- [Task directions]: Leave the images out and write out each entry exactly as shown.

[Recorded data]
^^^^

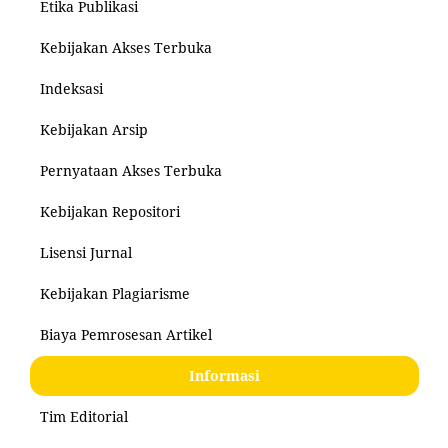
Etika Publikasi
Kebijakan Akses Terbuka
Indeksasi
Kebijakan Arsip
Pernyataan Akses Terbuka
Kebijakan Repositori
Lisensi Jurnal
Kebijakan Plagiarisme
Biaya Pemrosesan Artikel
Informasi
Tim Editorial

^^^^

- [Response box]:
Etika Publikasi
Kebijakan Akses Terbuka
Indeksasi
Kebijakan Arsip
Pernyataan Akses Terbuka
Kebijakan Repositori
Lisensi Jurnal
Kebijakan Plagiarisme
Biaya Pemrosesan Artikel
Informasi
Tim Editorial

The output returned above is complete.